It was a searing speech, signaling Biden’s decision to abandon his previously cautious approach—and it immediately prompted an equally bitter Republican backlash.
“This was an armed insurrection,” Biden declared from Statuary Hall inside the Capitol, where a year ago thousands of people brandishing Trump flags trampled over police to invade the chamber, forcing lawmakers to flee for their lives.
“For the first time in our history, a president not just lost an election. He tried to prevent the peaceful transfer of power,” Biden said.
“I will allow no one to place a dagger at the throat of democracy.”
Biden’s voice filled with anger as he laid out the dangers facing a country that has long styled itself as leader of the free world.
“Are we going to be a nation that accepts political violence as a norm?” he asked.
Trump doubles down
Although Biden deliberately did not mention Trump’s name, he made clear whom he was talking about in a blistering portrait of a man he said scorned democracy because he couldn’t accept defeat.
“The former president of the United States of America has created and spread a web of lies about the 2020 election,” Biden said. “He values power over principle.”
During the assault on Congress, Trump was “sitting in the private dining room off the Oval Office in the White House, watching it all on television and doing nothing,” Biden said, his anger clear.
Trump, who has spent the last year spreading conspiracy theories about his election loss to millions of followers, quickly fired back with a series of statements doubling down on his lie about the election “crime” and dismissing Biden’s speech as “political theater.”

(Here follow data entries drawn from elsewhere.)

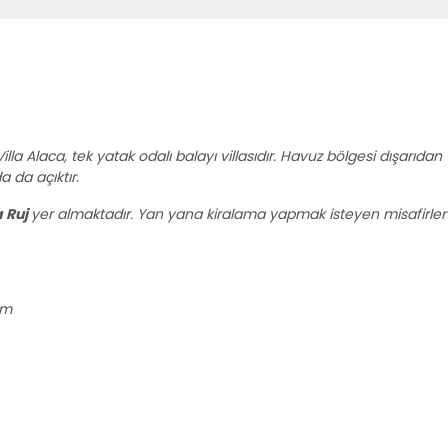
la Alaca, tek yatak odalı balayı villasıdır. Havuz bölgesi dışarıdan
a da açıktır.
a Ruj
yer almaktadır. Yan yana kiralama yapmak isteyen misafirler 
km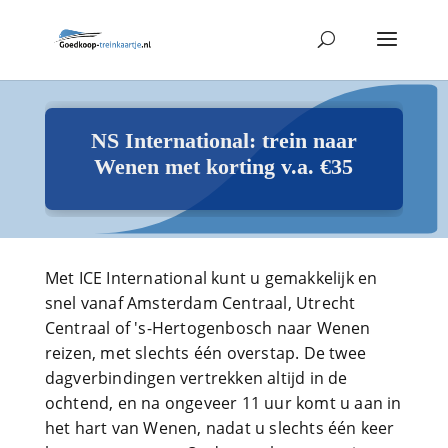
NS International: trein naar
Wenen met korting v.a. €35
Met ICE International kunt u gemakkelijk en
snel vanaf Amsterdam Centraal, Utrecht
Centraal of 's-Hertogenbosch naar Wenen
reizen, met slechts één overstap. De twee
dagverbindingen vertrekken altijd in de
ochtend, en na ongeveer 11 uur komt u aan in
het hart van Wenen, nadat u slechts één keer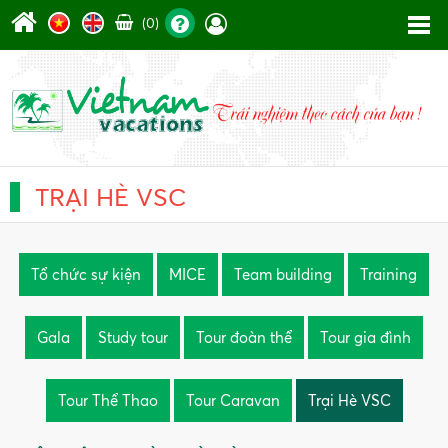
(0)
TRẠI HÈ VSC
Tổ chức sự kiện
MICE
Team building
Training
Gala
Study tour
Tour đoàn thể
Tour gia đình
Tour Thể Thao
Tour Caravan
Trại Hè VSC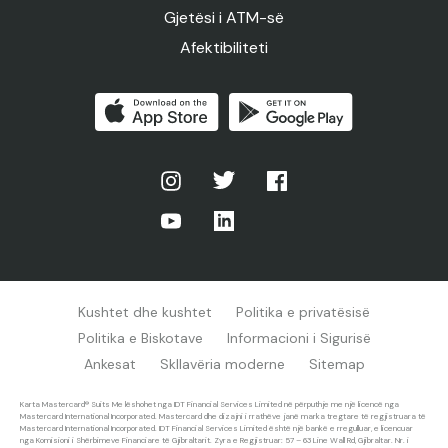
Gjetësi i ATM-së
Afektibiliteti
Kushtet dhe kushtet
Politika e privatësisë
Politika e Biskotave
Informacioni i Sigurisë
Ankesat
Skllavëria moderne
Sitemap
Karta Mastercard® Suits Me lëshohet nga IDT Financial Services Limited në përputhje me një licencë nga
Mastercard International Incorporated. Mastercard dhe dizajni i rrathëve janë marka tregtare të regjistruara të
Mastercard International Incorporated. IDT Financial Services Limited është një bankë e rregulluar, e licencuar
nga Komisioni i Shërbimeve Financiare të Gjibraltarit. Zyra e Regjistruar: 57 – 63 Line Wall Rd, Gjibraltar. Nr. i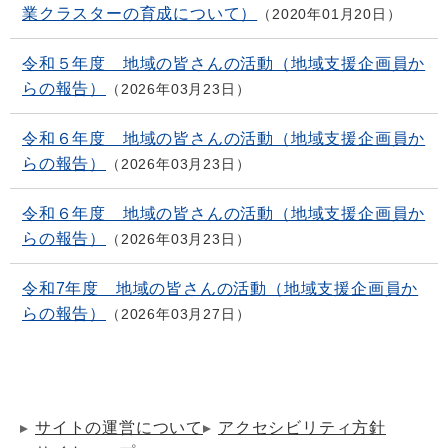
業クラスターの育成について）
2020年01月20日
令和５年度 地域の皆さんの活動（地域支援企画員か
らの報告）
2026年03月23日
令和６年度 地域の皆さんの活動（地域支援企画員か
らの報告）
2026年03月23日
令和６年度 地域の皆さんの活動（地域支援企画員か
らの報告）
2026年03月23日
令和7年度 地域の皆さんの活動（地域支援企画員か
らの報告）
2026年03月27日
サイトの運営について
アクセシビリティ方針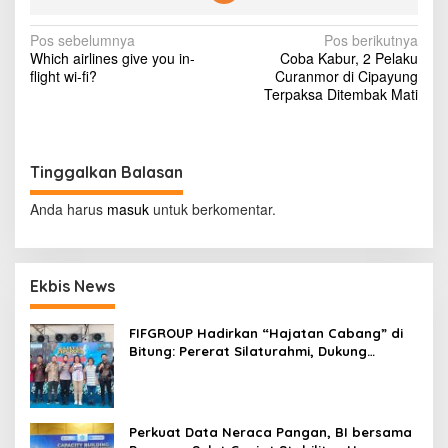
n
a
N
Pos sebelumnya
Pos berikutnya
h
Which airlines give you in-
Coba Kabur, 2 Pelaku
A
a
flight wi-fi?
Curanmor di Cipayung
b
v
Terpaksa Ditembak Mati
a
n
i
g
g
B
e
Tinggalkan Balasan
a
b
s
a
Anda harus
masuk
untuk berkomentar.
s
i
P
K
p
L
Ekbis News
o
s
FIFGROUP Hadirkan “Hajatan Cabang” di
Bitung: Pererat Silaturahmi, Dukung
Ekonomi Lokal & Tawarkan Beragam
Promo Khusus
Perkuat Data Neraca Pangan, BI bersama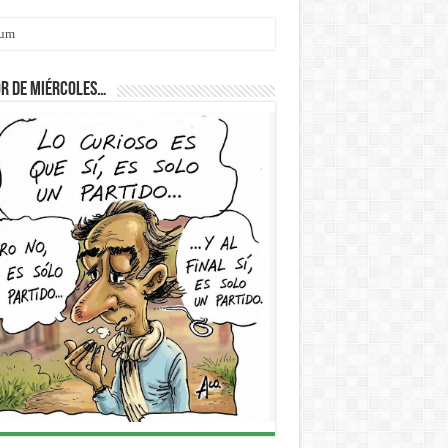
cum
r de Miércoles…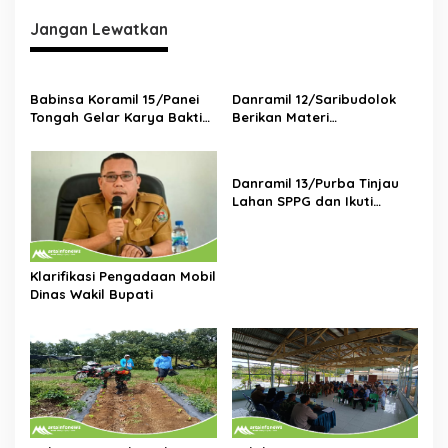
g
Jangan Lewatkan
a
s
i
Babinsa Koramil 15/Panei
Danramil 12/Saribudolok
p
Tongah Gelar Karya Bakti
Berikan Materi
Bersihkan Lingkungan
Kepemimpinan Untuk
o
Bersama Polsek dan
Tingkatkan Kompetensi
s
Perangkat Kecamatan
SDM Koperasi Merah Putih
Danramil 13/Purba Tinjau
Lahan SPPG dan Ikuti
Musrenbang Bersama
Warga di Nagori Purba
Klarifikasi Pengadaan Mobil
Dinas Wakil Bupati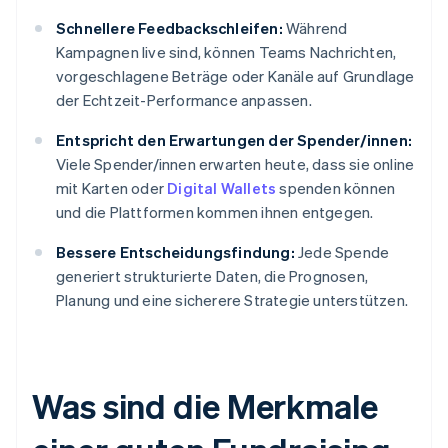
Schnellere Feedbackschleifen:
Während
Kampagnen live sind, können Teams Nachrichten,
vorgeschlagene Beträge oder Kanäle auf Grundlage
der Echtzeit-Performance anpassen.
Entspricht den Erwartungen der Spender/innen:
Viele Spender/innen erwarten heute, dass sie online
mit Karten oder
Digital Wallets
spenden können
und die Plattformen kommen ihnen entgegen.
Bessere Entscheidungsfindung:
Jede Spende
generiert strukturierte Daten, die Prognosen,
Planung und eine sicherere Strategie unterstützen.
Was sind die Merkmale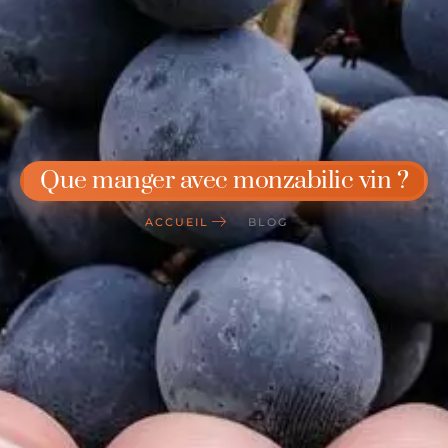
Que manger avec monzabilic vin ?
ACCUEIL
BLOG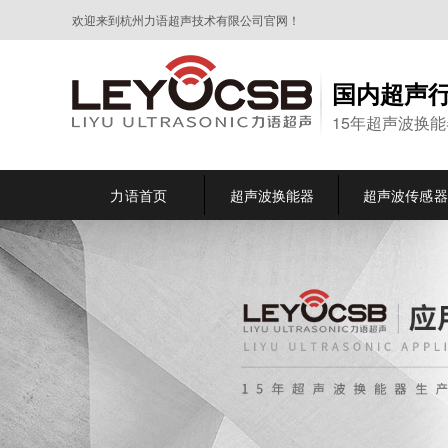
欢迎来到杭州力语超声技术有限公司官网！
国内超声
15年超声波换
力语首页
超声波换能器
超声波传感器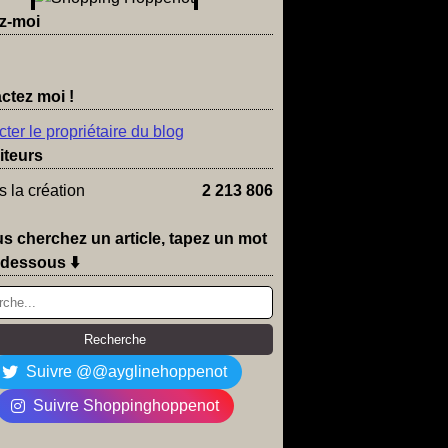
z-moi
ctez moi !
ter le propriétaire du blog
iteurs
 la création
2 213 806
us cherchez un article, tapez un mot
-dessous ⬇️
Suivre @@ayglinehoppenot
Suivre Shoppinghoppenot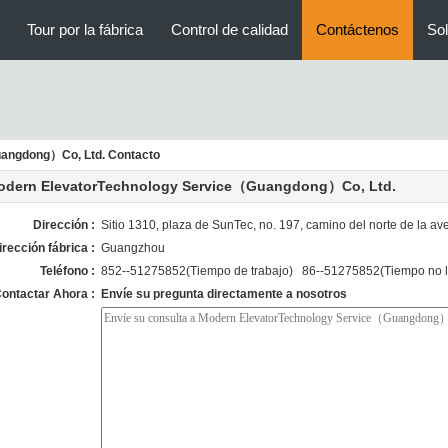
Tour por la fábrica
Control de calidad
Contáctenos
Sol
angdong）Co, Ltd. Contacto
odern ElevatorTechnology Service（Guangdong）Co, Ltd.
Dirección :
Sitio 1310, plaza de SunTec, no. 197, camino del norte de la
irección fábrica :
Guangzhou
Teléfono :
852--51275852(Tiempo de trabajo) 86--51275852(Tiempo no l
ontactar Ahora :
Envíe su pregunta directamente a nosotros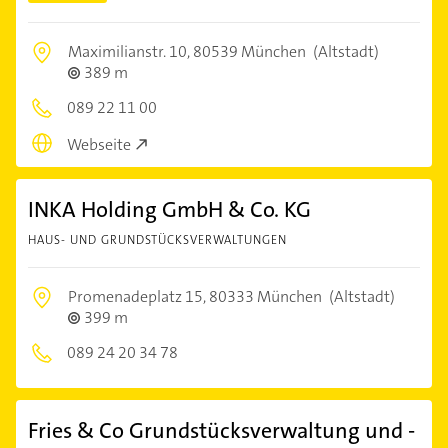
Maximilianstr. 10,
80539 München
(Altstadt)
389 m
089 22 11 00
Webseite
INKA Holding GmbH & Co. KG
HAUS- UND GRUNDSTÜCKSVERWALTUNGEN
Promenadeplatz 15,
80333 München
(Altstadt)
399 m
089 24 20 34 78
Fries & Co Grundstücksverwaltung und -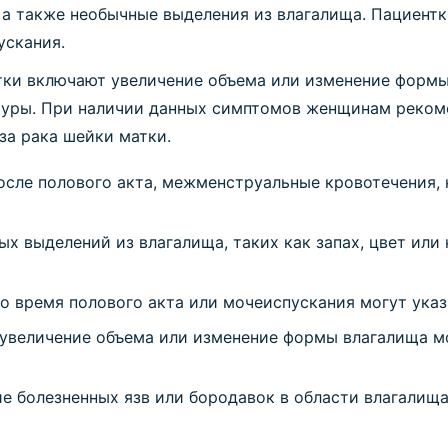
, а также необычные выделения из влагалища. Пациент
ускания.
ки включают увеличение объема или изменение формы 
атуры. При наличии данных симптомов женщинам рекоме
за рака шейки матки.
сле полового акта, межменструальные кровотечения, 
х выделений из влагалища, таких как запах, цвет или
о время полового акта или мочеиспускания могут указ
величение объема или изменение формы влагалища мо
е болезненных язв или бородавок в области влагалищ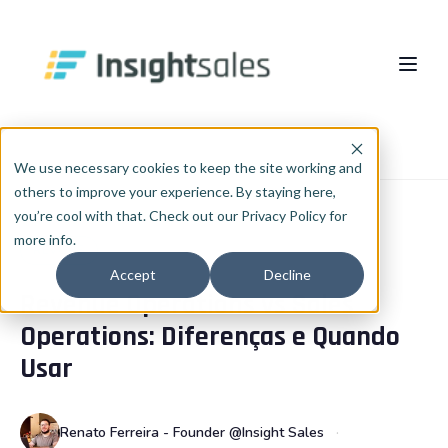
Pular para o conteúdo principal
Sobre nós
Início
Blog
RevOps
We use necessary cookies to keep the site working and
others to improve your experience. By staying here,
O Que Fazemos
you’re cool with that. Check out our Privacy Policy for
more info.
Insights
Implementação HubSpot
REVOPS
Accept
Decline
Revenue Operations vs Sales
RevOps
Cases
PT
🇧🇷
Operations: Diferenças e Quando
Português
🇧🇷
Consultoria de Dados e IA
Blog
Usar
English
🇺🇸
Integrações
InsightCast
Español
🇪🇸
Renato Ferreira - Founder @Insight Sales
HubSpot WhiteLabel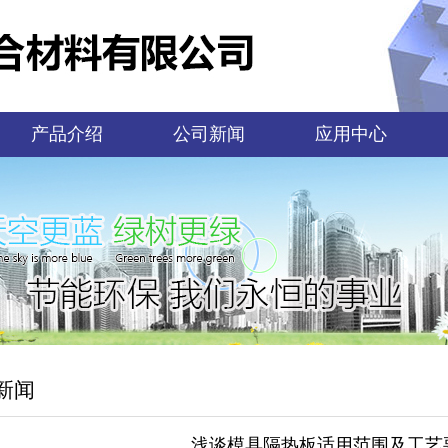
产品介绍
公司新闻
应用中心
新闻
浅谈模具隔热板适用范围及工艺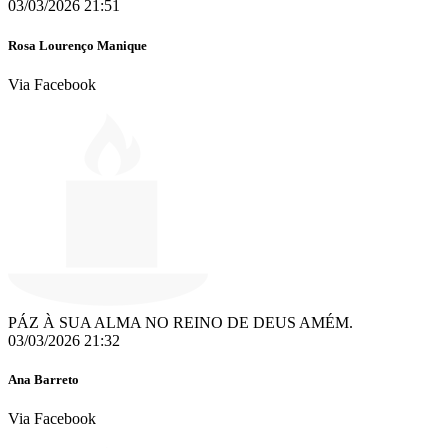
03/03/2026 21:51
Rosa Lourenço Manique
Via Facebook
PÁZ À SUA ALMA NO REINO DE DEUS AMÉM.
03/03/2026 21:32
Ana Barreto
Via Facebook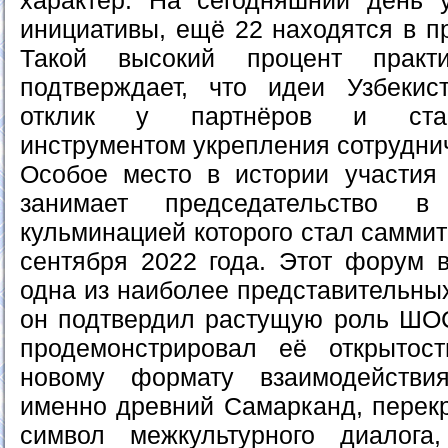
характер. На сегодняшний день 
инициативы, ещё 22 находятся в п
Такой высокий процент практи
подтверждает, что идеи Узбекис
отклик у партнёров и стан
инструментом укрепления сотрудни
Особое место в истории участия
занимает председательство в
кульминацией которого стал самми
сентября 2022 года. Этот форум 
одна из наиболее представительных
он подтвердил растущую роль ШО
продемонстрировал её открыто
новому формату взаимодействи
именно древний Самарканд, перекр
символ межкультурного диалога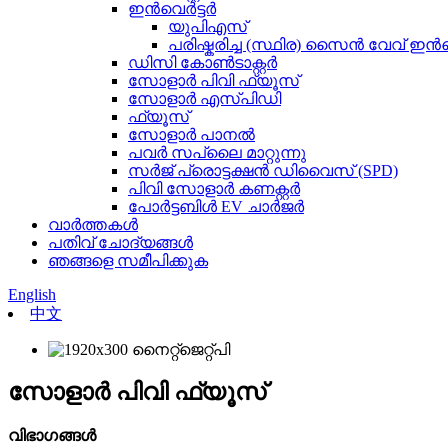
ഇൻവെർട്ടർ
യുപിഎസ്
പരിഷ്കരിച്ച (സ്ഥിര) സൈൻ വേവ് ഇൻവ
ഡിസി കോൺടാക്റ്റർ
സോളാർ പിവി ഫ്യൂസ്
സോളാർ എസ്പിഡി
ഫ്യൂസ്
സോളാർ പാനൽ
പവർ സപ്ലൈ മാറ്റുന്നു
സർജ് പ്രൊട്ടക്ഷൻ ഡിവൈസ് (SPD)
പിവി സോളാർ കണക്റ്റർ
പോർട്ടബിൾ EV ചാർജർ
വാർത്തകൾ
പതിവ് ചോദ്യങ്ങൾ
ഞങ്ങളെ സമീപിക്കുക
English
中文
സോളാർ പിവി ഫ്യൂസ്
വിഭാഗങ്ങൾ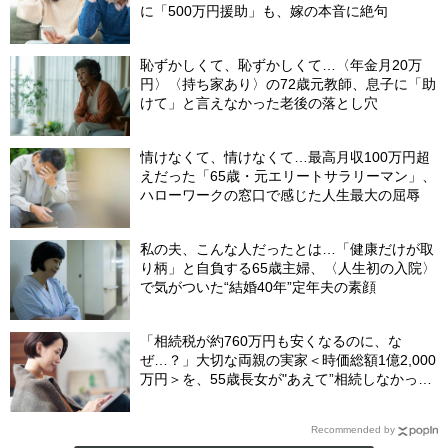
に「500万円援助」も、嫁の本音に絶句
恥ずかしくて、恥ずかしくて…〈年金月20万
円〉〈持ち家あり〉の72歳元教師、息子に「助
けて」と言えなかった老後の落とし穴
情けなくて、情けなくて…最高月収100万円超
えだった「65歳・元エリートサラリーマン」、
ハローワークの窓口で感じた人生最大の屈辱
私の夫、こんな人だったとは…「健康だけが取
り柄」と自負する65歳主婦、〈人生初の入院〉
で気がついた“結婚40年”定年夫の素顔
「相続税が約760万円も安くなるのに、な
ぜ…？」大切な両親の実家＜時価総額1億2,000
万円＞を、55歳長女が"あえて”相続しなかった
ワケ【司法書士が解説】
Recommended by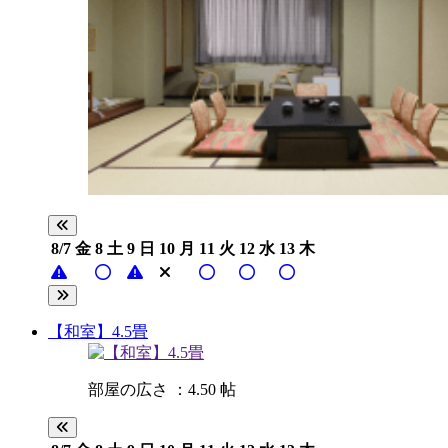
8/7
金
8
土
9
日
10
月
11
火
12
水
13
木
【和室】4.5畳
部屋の広さ ：4.50 帖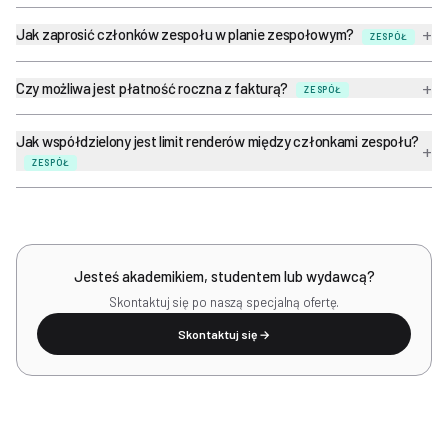
+
Jak zaprosić członków zespołu w planie zespołowym?
ZESPÓŁ
+
Czy możliwa jest płatność roczna z fakturą?
ZESPÓŁ
Jak współdzielony jest limit renderów między członkami zespołu?
+
ZESPÓŁ
Jesteś akademikiem, studentem lub wydawcą?
Skontaktuj się po naszą specjalną ofertę.
Skontaktuj się →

And in an interview later with the conspiracy theory-peddling OAN television channel, Trump again falsely claimed that the election was “rigged” with “hundreds of thousands of votes in certain states.”
Republicans keep clear
In the evening, House Speaker Nancy Pelosi and other Democrats held a candle-lit outdoor vigil on the Capitol steps, praying for the police officers who died following the violence and singing “God Bless America.”
However, such are the depths of division 12 months later that barely any Republicans attended the events.
The party’s top lawmaker, senator Mitch McConnell, was leading a delegation to a funeral of a recently deceased senator some 600 miles (965 kilometers) away in Atlanta, Georgia.
In a statement, McConnell said 6 January had been a “dark day” but called it “stunning to see some Washington Democrats try to exploit this anniversary.”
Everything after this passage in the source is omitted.